The antigenic property of paclitaxel was examined using its protein mixtures (paclitaxel+OVA, paclitaxel+GSA, paclitaxel+RSA) in guinea pigs and mice in comparison with ovalbumin (OVA) and the protein conjugate of 4-aminoantipriyne (AAP). The following results were obtained: 1. When guinea pigs were sensitized with paclitaxel or paclitaxel+OVA emulsified with Freund's complete adjuvant, none of active systemic anaphylaxis (ASA), passive cutaneous anaphylaxis (PCA) and Schultz-Dale reaction were induced by challenge with paclitaxel or paclitaxel+GSA (guinea pig serum albumin). In the observation of active cutaneous anaphylaxis (ACA), no changes were observed in animals treated with paclitaxel alone as a sensitizing and/or a challenging antigen under the condition where slight delayed type hypersensitivity was elicited in animals sensitized with paclitaxel+OVA and challenged with paclitaxel+GSA. 2. When mice were sensitized with paclitaxel or paclitaxel+OVA adsorbed to alum, sera of these animals revealed a negative reaction in PCA using rats by challenge with paclitaxel or paclitaxel+RSA (rat serum albumin). 3. Protein bindings of paclitaxel with the above albumins were more than 40%. As shown above, paclitaxel was considered not to possess antigenic property under the experimental condition. In addition, the dose levels of paclitaxel employed in the present experiment were confirmed not to suppress the immune response to OVA.

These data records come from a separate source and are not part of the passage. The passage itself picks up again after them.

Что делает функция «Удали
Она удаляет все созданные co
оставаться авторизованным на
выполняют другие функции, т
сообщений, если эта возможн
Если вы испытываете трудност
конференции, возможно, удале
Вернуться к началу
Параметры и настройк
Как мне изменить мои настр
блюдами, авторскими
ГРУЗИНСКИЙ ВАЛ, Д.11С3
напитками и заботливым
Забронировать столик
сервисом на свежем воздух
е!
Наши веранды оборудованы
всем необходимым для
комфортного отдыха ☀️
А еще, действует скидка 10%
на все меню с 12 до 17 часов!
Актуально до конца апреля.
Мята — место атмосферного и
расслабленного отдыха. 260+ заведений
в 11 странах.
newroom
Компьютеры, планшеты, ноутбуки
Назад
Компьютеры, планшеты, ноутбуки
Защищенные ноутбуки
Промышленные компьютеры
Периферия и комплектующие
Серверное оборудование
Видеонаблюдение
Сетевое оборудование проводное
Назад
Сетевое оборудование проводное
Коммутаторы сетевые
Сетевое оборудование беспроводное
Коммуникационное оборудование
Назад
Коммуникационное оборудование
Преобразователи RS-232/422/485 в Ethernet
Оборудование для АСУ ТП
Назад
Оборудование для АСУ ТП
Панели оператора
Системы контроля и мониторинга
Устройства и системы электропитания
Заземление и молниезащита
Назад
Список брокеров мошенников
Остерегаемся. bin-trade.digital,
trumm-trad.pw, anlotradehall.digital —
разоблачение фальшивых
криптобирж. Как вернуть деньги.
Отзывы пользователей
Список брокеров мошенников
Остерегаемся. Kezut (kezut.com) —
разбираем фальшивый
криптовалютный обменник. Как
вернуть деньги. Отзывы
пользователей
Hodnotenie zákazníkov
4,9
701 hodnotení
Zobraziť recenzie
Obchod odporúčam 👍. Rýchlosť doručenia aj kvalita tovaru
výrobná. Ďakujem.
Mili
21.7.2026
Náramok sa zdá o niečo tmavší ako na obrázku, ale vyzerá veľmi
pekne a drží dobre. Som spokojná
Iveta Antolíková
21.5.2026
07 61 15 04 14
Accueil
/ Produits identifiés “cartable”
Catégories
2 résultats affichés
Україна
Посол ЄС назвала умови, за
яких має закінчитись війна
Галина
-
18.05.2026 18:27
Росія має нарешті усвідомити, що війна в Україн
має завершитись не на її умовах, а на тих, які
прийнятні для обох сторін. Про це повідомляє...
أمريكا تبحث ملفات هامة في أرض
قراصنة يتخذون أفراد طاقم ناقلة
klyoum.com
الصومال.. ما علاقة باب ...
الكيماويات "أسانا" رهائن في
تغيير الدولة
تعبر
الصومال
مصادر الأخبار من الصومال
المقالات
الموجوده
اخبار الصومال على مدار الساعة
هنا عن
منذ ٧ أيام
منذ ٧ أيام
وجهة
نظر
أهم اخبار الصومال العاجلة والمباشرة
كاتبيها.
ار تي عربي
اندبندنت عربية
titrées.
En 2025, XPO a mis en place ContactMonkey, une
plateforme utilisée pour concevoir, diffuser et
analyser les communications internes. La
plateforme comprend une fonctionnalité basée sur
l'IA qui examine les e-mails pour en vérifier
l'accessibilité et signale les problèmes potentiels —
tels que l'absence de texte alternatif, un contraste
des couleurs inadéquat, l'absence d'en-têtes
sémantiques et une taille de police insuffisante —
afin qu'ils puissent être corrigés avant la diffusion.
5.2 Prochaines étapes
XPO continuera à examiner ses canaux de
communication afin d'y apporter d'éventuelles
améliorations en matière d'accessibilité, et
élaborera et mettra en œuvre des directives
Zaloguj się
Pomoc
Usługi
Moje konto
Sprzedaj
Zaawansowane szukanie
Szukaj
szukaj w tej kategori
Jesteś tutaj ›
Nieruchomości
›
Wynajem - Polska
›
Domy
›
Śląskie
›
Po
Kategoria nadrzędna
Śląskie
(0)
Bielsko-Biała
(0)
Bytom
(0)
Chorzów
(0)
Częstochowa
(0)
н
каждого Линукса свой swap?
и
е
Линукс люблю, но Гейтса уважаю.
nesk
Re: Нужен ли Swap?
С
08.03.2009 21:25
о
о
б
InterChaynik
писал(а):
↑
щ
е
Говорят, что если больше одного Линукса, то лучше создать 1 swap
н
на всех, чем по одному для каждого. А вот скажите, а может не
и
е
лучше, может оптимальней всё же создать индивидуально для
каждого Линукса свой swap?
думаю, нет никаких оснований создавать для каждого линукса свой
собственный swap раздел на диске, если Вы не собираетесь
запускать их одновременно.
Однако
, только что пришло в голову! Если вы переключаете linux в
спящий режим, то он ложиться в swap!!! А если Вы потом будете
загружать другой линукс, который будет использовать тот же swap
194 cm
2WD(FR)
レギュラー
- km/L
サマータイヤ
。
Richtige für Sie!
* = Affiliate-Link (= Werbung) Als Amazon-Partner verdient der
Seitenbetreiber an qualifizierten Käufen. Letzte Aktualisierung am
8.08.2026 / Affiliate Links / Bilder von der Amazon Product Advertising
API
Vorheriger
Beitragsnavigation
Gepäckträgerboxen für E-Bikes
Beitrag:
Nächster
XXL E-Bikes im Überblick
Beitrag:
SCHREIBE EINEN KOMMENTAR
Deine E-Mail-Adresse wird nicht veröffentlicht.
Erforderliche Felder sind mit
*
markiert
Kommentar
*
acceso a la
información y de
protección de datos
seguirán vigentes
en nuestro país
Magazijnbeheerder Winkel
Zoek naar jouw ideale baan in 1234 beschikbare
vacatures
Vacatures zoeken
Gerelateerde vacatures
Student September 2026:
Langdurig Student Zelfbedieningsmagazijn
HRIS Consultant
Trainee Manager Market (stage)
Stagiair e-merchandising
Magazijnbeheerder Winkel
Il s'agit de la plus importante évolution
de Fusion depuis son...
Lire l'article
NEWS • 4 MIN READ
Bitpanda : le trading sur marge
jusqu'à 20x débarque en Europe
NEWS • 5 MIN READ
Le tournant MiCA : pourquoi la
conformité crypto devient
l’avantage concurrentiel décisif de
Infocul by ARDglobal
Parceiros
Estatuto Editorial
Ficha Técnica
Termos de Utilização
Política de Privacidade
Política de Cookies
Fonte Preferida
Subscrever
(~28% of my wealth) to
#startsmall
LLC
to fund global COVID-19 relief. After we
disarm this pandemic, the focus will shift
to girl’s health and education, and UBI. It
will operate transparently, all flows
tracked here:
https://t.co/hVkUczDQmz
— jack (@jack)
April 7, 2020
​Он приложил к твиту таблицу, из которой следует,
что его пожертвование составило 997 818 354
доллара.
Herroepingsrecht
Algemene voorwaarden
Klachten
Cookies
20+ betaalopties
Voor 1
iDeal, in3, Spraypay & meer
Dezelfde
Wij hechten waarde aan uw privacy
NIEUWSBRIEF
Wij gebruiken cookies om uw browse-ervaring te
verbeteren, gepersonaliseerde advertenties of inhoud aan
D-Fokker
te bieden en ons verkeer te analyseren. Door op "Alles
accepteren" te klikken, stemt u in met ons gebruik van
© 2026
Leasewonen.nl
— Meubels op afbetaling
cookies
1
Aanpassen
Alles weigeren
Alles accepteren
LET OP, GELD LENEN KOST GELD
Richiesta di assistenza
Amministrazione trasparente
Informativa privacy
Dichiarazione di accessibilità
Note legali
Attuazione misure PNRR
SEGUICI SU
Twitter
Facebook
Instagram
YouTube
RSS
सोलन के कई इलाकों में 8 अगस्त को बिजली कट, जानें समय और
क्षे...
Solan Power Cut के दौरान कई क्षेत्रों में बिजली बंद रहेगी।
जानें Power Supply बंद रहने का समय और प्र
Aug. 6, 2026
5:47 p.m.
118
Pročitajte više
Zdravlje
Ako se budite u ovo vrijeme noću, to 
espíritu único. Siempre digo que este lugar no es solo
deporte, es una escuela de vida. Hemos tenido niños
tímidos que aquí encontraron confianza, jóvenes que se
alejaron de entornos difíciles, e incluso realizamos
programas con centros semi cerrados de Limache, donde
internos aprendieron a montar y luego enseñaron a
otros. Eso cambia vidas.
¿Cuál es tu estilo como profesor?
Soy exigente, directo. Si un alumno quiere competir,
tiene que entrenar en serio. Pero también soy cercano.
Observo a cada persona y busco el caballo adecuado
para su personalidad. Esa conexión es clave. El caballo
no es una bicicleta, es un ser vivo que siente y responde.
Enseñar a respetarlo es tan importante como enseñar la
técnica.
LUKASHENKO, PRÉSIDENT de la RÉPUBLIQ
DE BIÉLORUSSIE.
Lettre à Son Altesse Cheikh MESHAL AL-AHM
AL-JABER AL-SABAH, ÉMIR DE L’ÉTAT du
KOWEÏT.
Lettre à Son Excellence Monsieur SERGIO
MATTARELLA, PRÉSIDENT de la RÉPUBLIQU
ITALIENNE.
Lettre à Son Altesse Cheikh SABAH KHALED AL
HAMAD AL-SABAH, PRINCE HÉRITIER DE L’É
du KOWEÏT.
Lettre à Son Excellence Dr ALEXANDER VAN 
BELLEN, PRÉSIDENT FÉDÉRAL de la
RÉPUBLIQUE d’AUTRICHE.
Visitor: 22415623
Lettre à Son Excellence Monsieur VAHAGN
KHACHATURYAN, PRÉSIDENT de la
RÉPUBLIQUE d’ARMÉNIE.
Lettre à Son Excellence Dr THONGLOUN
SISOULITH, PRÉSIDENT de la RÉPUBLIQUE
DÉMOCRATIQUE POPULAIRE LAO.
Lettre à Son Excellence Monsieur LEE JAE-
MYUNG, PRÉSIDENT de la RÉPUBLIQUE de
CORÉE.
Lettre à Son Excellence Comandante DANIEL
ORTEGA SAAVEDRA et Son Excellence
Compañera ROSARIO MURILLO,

IRRITABILITY STUDY OF PACLITAXEL IN RABBIT EAR VEIN

The vascular irritability of paclitaxel at concentrations of 0.6 and 1.2 mg/ml was examined using the rabbit ear vein by a single intravenous drip in comparison with its vehicle consisting of ethanol and Cremophor, and physiological saline. The results were as follows: 1. Slight to moderate congestion was macroscopically observed around some injection sites of the retroauricular veins infused by paclitaxel, the vehicle and saline. Its incidence and severity caused by paclitaxel was not so much different from that caused by the vehicle or saline. 2. Histopathological findings at the injection sites of the rabbits treated with paclitaxel consisted of vascular and perivascular changes, as well as alterations of the dermis and epidermis. These changes were severer than those brought by saline, and dose-dependent in their incidence and severity. Moreover, the lesions caused by paclitaxel at a concentration of 1.2 mg/ml were correspondent to those caused by the vehicle. Based on these results, the microscopic examinations suggested that the vascular irritability of paclitaxel might be attributable to administration of the vehicle.